__Supplied material__:
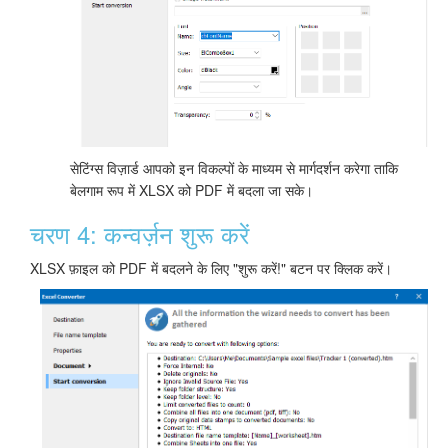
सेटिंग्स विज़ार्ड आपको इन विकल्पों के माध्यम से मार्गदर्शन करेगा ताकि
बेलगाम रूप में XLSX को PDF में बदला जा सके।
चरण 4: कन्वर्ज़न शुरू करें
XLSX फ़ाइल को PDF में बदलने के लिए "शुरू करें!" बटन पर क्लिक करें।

* * *

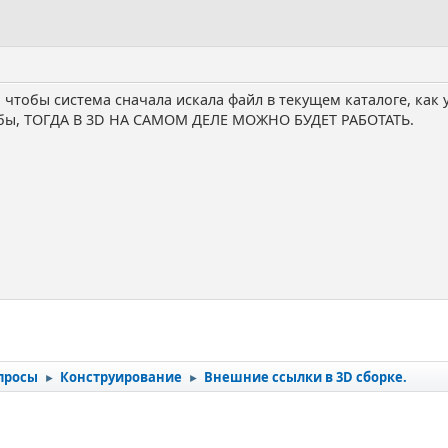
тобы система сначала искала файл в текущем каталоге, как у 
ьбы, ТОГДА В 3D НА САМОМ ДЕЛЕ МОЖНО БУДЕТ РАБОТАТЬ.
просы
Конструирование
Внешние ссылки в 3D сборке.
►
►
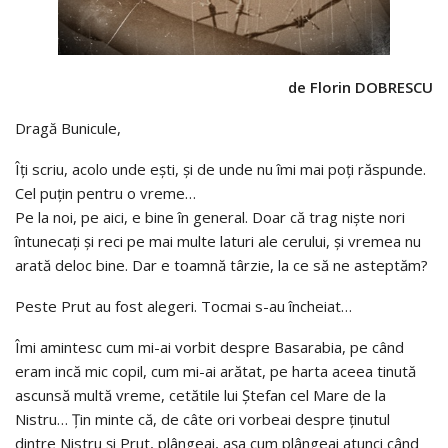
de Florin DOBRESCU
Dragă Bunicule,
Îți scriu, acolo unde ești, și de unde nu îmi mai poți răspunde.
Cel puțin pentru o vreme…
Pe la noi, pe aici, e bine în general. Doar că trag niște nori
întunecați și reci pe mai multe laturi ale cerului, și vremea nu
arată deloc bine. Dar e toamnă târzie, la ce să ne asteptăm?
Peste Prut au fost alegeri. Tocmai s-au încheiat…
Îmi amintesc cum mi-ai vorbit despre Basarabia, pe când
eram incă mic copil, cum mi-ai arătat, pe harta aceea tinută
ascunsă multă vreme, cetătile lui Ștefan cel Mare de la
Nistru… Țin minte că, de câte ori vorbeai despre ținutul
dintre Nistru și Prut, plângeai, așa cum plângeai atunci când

__About this task__:
In the entries above, restate word for word the lines between the one holding "Pe la noi, pe" and the one holding "dintre Nistru și", inclusive, and nothing besides.

__Result below__:
Pe la noi, pe aici, e bine în general. Doar că trag niște nori
întunecați și reci pe mai multe laturi ale cerului, și vremea nu
arată deloc bine. Dar e toamnă târzie, la ce să ne asteptăm?
Peste Prut au fost alegeri. Tocmai s-au încheiat…
Îmi amintesc cum mi-ai vorbit despre Basarabia, pe când
eram incă mic copil, cum mi-ai arătat, pe harta aceea tinută
ascunsă multă vreme, cetătile lui Ștefan cel Mare de la
Nistru… Țin minte că, de câte ori vorbeai despre ținutul
dintre Nistru și Prut, plângeai, așa cum plângeai atunci când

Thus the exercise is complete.